● THE PROBLEM:
With the pictures omitted, set down exactly the lines from the one that contains "Segment trachea." through the last line of the data.

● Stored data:
----------

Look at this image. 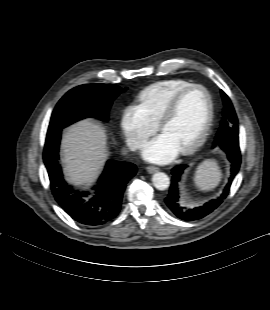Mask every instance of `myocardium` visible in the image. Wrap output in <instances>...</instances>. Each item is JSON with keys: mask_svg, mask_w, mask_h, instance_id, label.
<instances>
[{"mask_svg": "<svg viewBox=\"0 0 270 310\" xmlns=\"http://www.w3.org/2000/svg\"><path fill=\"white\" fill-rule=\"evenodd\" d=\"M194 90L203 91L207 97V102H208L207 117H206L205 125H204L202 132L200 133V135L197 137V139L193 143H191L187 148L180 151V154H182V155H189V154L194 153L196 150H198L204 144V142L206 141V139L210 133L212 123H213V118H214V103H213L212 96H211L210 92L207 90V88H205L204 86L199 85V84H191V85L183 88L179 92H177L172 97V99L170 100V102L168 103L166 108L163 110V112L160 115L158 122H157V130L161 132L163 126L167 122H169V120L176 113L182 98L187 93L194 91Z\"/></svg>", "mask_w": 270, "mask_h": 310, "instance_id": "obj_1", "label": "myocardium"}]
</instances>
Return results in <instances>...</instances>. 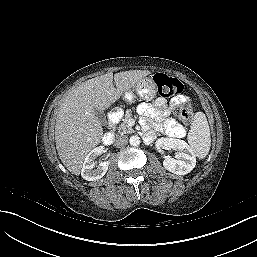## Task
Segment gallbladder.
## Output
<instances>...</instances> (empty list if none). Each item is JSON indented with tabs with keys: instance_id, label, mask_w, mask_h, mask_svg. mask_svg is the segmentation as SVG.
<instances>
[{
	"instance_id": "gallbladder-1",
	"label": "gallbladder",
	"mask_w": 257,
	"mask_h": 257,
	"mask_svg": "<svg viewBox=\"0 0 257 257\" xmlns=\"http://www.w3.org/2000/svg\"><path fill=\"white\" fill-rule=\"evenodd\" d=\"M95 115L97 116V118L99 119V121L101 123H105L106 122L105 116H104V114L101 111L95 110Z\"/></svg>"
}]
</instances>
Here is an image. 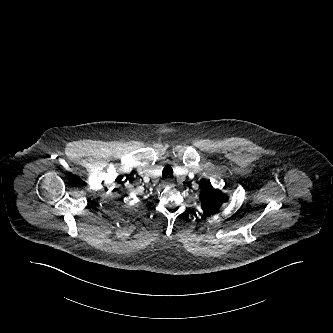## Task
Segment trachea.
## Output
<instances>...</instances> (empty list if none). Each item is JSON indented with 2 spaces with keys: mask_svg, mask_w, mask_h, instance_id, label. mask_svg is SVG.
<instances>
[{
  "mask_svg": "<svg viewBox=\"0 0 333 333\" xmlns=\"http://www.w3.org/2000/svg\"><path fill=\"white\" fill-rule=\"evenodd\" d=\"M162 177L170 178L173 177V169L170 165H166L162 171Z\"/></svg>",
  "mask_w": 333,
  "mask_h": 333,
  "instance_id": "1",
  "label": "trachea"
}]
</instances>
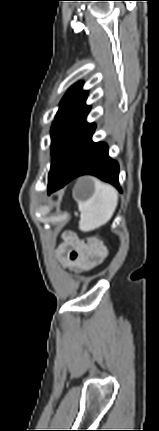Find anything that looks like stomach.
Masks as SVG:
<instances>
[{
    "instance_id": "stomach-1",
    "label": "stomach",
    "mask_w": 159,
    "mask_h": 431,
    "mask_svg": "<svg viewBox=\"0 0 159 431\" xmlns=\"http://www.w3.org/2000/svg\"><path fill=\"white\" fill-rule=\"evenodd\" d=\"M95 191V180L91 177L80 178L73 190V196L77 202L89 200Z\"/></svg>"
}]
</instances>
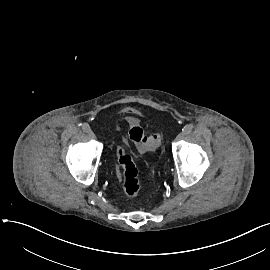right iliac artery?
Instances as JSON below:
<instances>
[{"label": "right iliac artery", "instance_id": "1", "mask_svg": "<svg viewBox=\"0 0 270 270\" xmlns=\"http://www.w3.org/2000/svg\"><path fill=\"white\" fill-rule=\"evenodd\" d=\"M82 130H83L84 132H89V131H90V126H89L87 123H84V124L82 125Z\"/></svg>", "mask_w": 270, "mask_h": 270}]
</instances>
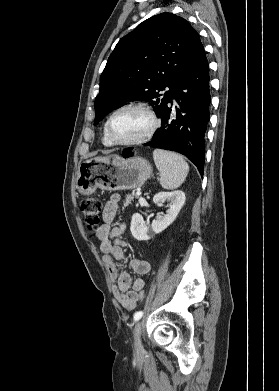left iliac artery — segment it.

----------

● REPLY:
Segment trachea.
## Output
<instances>...</instances> (empty list if none). Each item is JSON indented with 2 spaces with keys: mask_svg, mask_w, mask_h, instance_id, label. mask_svg is SVG.
<instances>
[{
  "mask_svg": "<svg viewBox=\"0 0 333 333\" xmlns=\"http://www.w3.org/2000/svg\"><path fill=\"white\" fill-rule=\"evenodd\" d=\"M162 177L170 178L173 177V169L170 165H166L162 171Z\"/></svg>",
  "mask_w": 333,
  "mask_h": 333,
  "instance_id": "1",
  "label": "trachea"
}]
</instances>
Find anything that looks like stomach.
Masks as SVG:
<instances>
[{
    "instance_id": "stomach-1",
    "label": "stomach",
    "mask_w": 159,
    "mask_h": 431,
    "mask_svg": "<svg viewBox=\"0 0 159 431\" xmlns=\"http://www.w3.org/2000/svg\"><path fill=\"white\" fill-rule=\"evenodd\" d=\"M95 191V180L91 177L80 178L73 190V196L77 202L89 200Z\"/></svg>"
}]
</instances>
right iliac artery?
Instances as JSON below:
<instances>
[{"label": "right iliac artery", "instance_id": "1", "mask_svg": "<svg viewBox=\"0 0 270 270\" xmlns=\"http://www.w3.org/2000/svg\"><path fill=\"white\" fill-rule=\"evenodd\" d=\"M82 130H83L84 132H89V131H90V126H89L87 123H84V124L82 125Z\"/></svg>", "mask_w": 270, "mask_h": 270}]
</instances>
left iliac artery — segment it.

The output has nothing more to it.